As most economists who follow the unemployment statistics released by the Bureau of Labor Statistics probably know, President Trump broke with a strong tradition by tweeting, over an hour before the official release date, a hint about what the statistics would be. He tweeted:

Looking forward to seeing the employment numbers at 8:30 this morning.

Many economists were fit to be tied. How dare he do that!

My initial reaction was highly negative also. When there’s a tradition of not beating the BLS to the punch, a gut conservatism takes hold: why break with tradition when there’s no good reason to do so? Trump introduced a wild card into the system. Now, if some month he doesn’t tweet about looking forward to the unemployment report, will that mean that it’s bad news? It may. But it may not.

Baseball star Pete Rose famously said that although he sometimes bet on his own team, he never bet against them, so what’s the big deal? The big deal is that when he doesn’t bet at all, it might mean he knows something about the next game that will make his team more likely to lose and then that messes up the playing field for other bettors who don’t happen to know that he didn’t bet: they face a disadvantage against bettors who do know that he didn’t bet.

There’s a huge difference, of course. Donald Trump is unlikely to be betting: it would be too easy for him to be caught.

It’s not just a gut conservatism that takes hold. I am, after all, an economist. What is the economics of what Trump did? That’s less clear.
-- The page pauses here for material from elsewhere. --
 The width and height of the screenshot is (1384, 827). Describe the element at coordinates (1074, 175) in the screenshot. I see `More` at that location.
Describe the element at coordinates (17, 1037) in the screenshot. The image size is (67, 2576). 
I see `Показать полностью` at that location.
Betsey Stevenson, a former member of the Council of Economic Advisers under former President Obama, thinks it’s quite clear. She tweeted:

There is a big question about who he privately leaks data to and that should be investigated.
Privately leaking this information makes money for those who get it. Where does the money they “make” come from? People who don’t have the information.
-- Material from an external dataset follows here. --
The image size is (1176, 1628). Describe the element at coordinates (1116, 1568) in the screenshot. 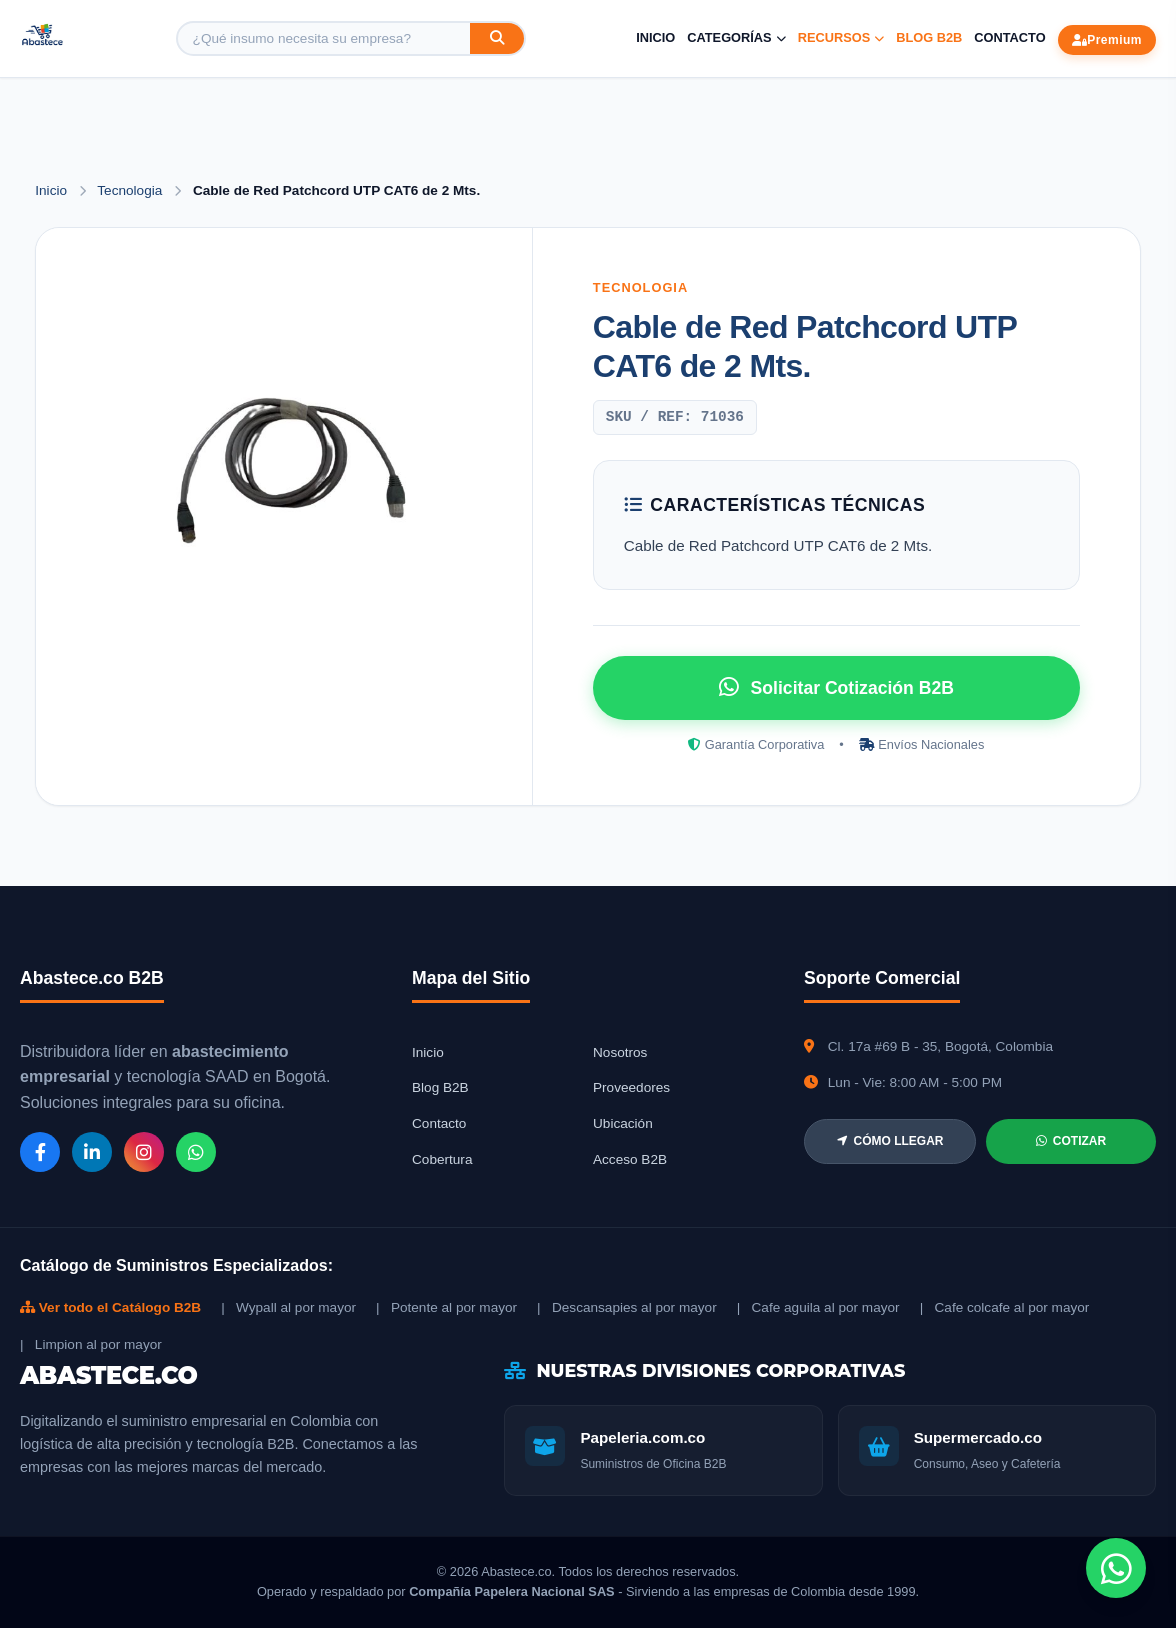 I see `[Chat de WhatsApp]` at that location.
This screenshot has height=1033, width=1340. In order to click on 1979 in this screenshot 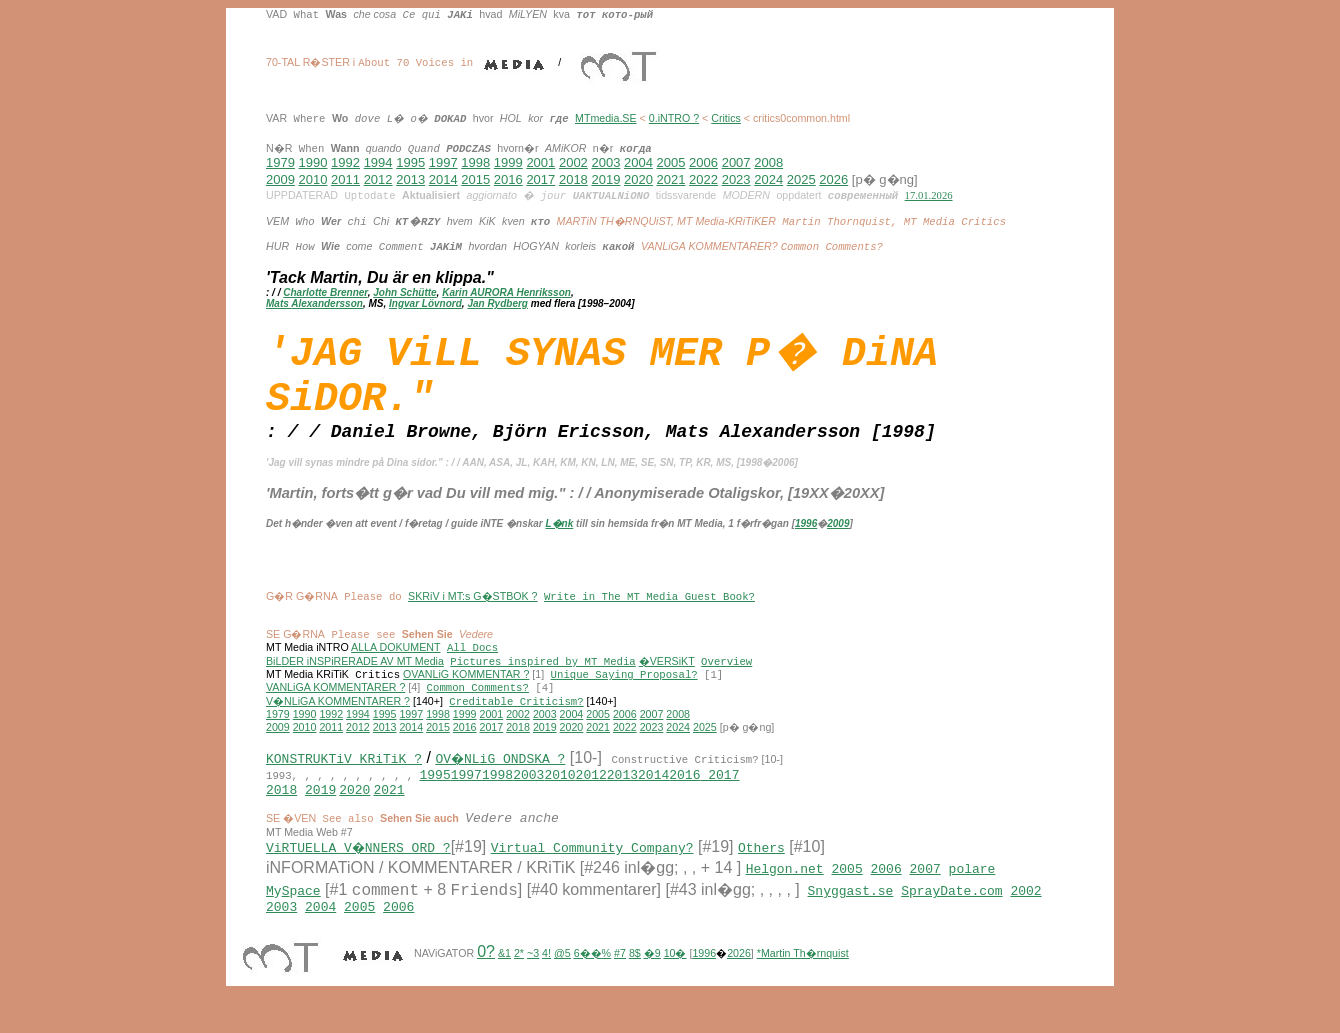 , I will do `click(280, 162)`.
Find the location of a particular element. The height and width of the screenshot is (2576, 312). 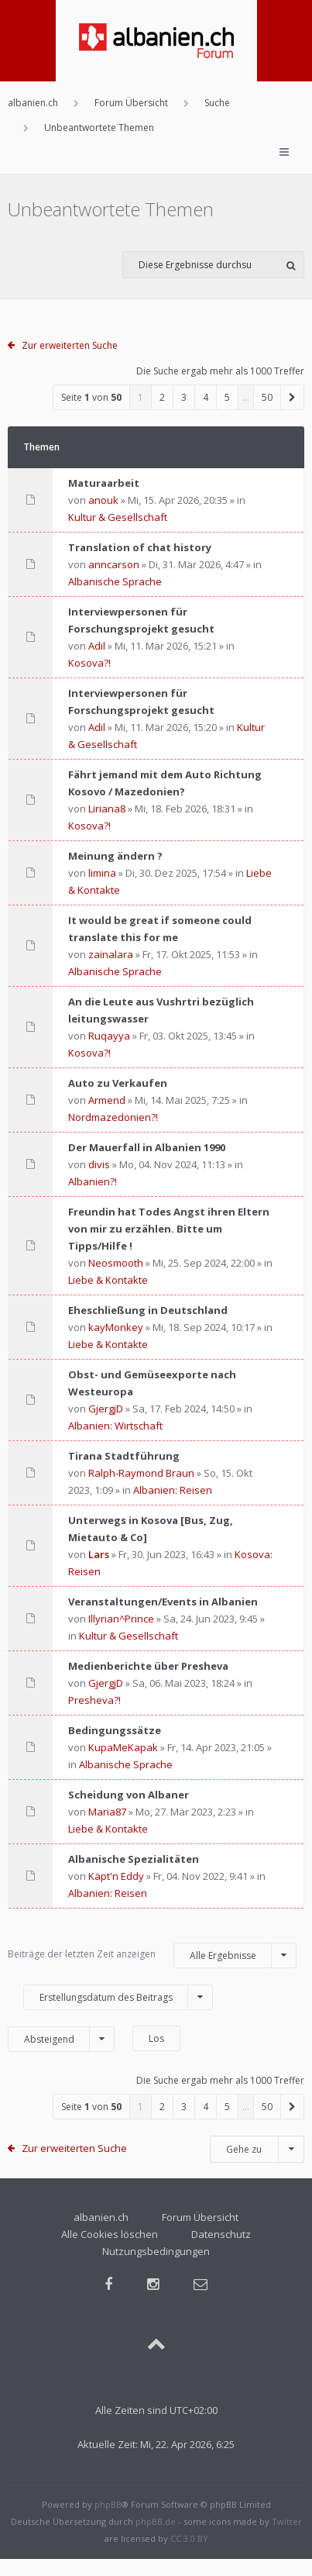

But notice that her tweet is not about Donald Trump’s tweeting to over 50 million people at once. Her upset, rather, is about the possibility that Trump privately leaked this information before tweeting.

That’s a reasonable upset. If he did that, that is bad. It’s not bad because someone is helped; it’s bad because it’s a breach of trust. Period.
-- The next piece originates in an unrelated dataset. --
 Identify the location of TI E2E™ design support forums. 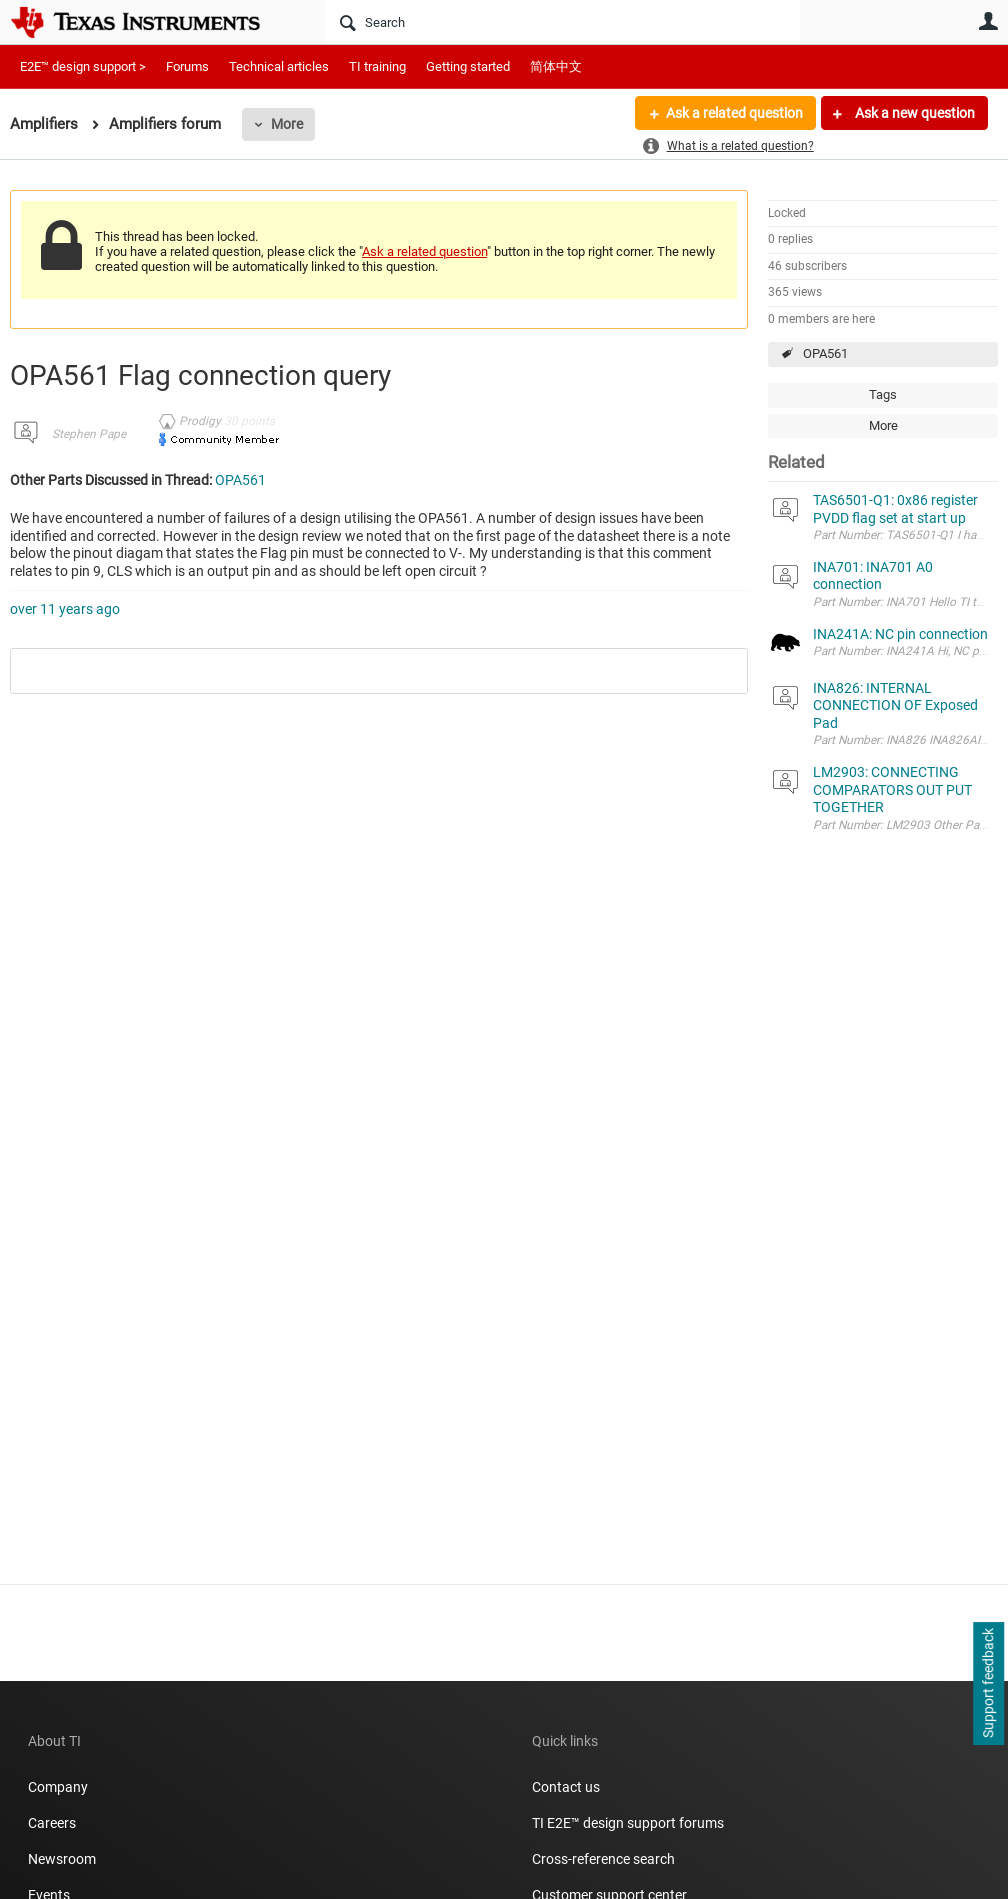 (628, 1823).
And one can understand why Professor Stevenson fears that Trump did this. He doesn’t exactly hold things close to the vest.

There are two issues: (1) the tweet and (2) the possibility that Trump leaked to insiders. Both are interesting.

The tweet

By tweeting 69 minutes before the BLS official announcement, Trump gave information to over 50 million people at once. People trading on the BLS information, of whom there are likely thousands, probably know by now that Donald Trump has a big mouth and that they should follow not just official government announcements but also Trump tweets. So if revealing the information at 8:30 a.m. is right, how is it wrong to reveal it at 7:21 a.m.? It’s hard to see.

You could argue that this gives an advantage to people who follow his tweets. But as I said above, there are probably thousands of people who both follow his tweets and trade on that information. So they are bidding against each other and the sellers make their money 69 minutes earlier than otherwise.

So again, while the little bit of conservatism I have in me says that Trump was wrong to do this, it seems to be a slight sin, not a major sin. It does not, for example, rise to the level of having a “kill list” of people whom the U.S. government has decided to kill, on slim evidence, around the world.

Leaking Information to Insiders

If Trump leaked information to insiders, as Professor Stevenson fears, that is simply wrong. It’s wrong to make information that one gets by virtue of one’s position in government into a profit-making opportunity for one’s buddies.

We have no evidence that Trump did this, but, of course, evidence would be hard to get. As former Defense Secretary Donald Rumsfeld famously said (although he was not the first to say it), “Absence of evidence is not evidence of absence.”

This is one of those rare analyses where I don’t have a strong view. I started writing this with the thought that Betsey Stevenson was wrong. I ended up noticing the huge difference between tweeting to 50 million followers and leaking private information to friends and associates.

I would add one thing: Unless Donald Trump is really stupid about really basic things–and I know that many people think he is (I don’t)–he would be unlikely to tweet early in a case where he even earlier gave information to friends. If we should be suspicious of Trump’s leaking that information to friends this time, we should have been even more suspicious of that in the 16 prior cases where he didn’t tweet in advance.

Postscript:
For an excellent analysis of the economics of a related issue, insider trading, see Charles L. Hooper, “Who Is Harmed by Insider Trading?“, Econlib Feature Article, March 2, 2015 and the excellent discussion when I posted about it.